Can the lines below, from the one that holds "do Norris, Oscar" to the very end, be echoed exactly, with both ends included and no pictures?

****************************************

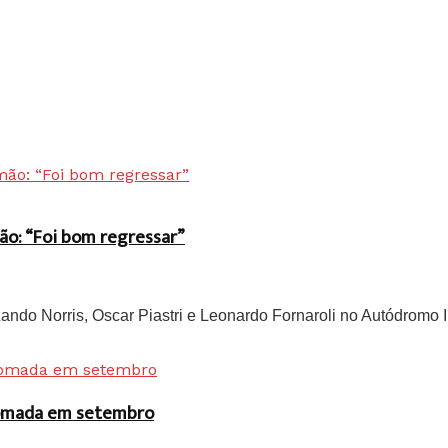
ão: “Foi bom regressar”
do Norris, Oscar Piastri e Leonardo Fornaroli no Autódromo In
 tomada em setembro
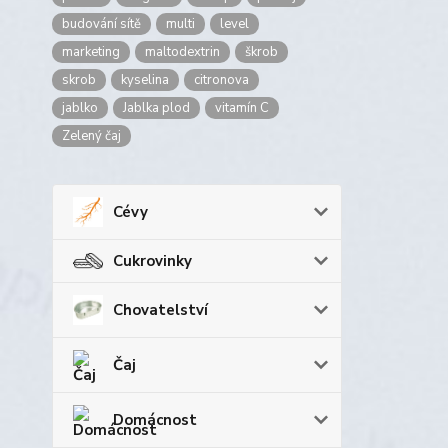
budování sítě
multi
level
marketing
maltodextrin
škrob
skrob
kyselina
citronova
jablko
Jablka plod
vitamín C
Zelený čaj
Cévy
Cukrovinky
Chovatelství
Čaj
Domácnost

****************************************

(Finished exercise):
do Norris, Oscar Piastri e Leonardo Fornaroli no Autódromo In
 tomada em setembro
budování sítě
multi
level
marketing
maltodextrin
škrob
skrob
kyselina
citronova
jablko
Jablka plod
vitamín C
Zelený čaj
Cévy
Cukrovinky
Chovatelství
Čaj
Domácnost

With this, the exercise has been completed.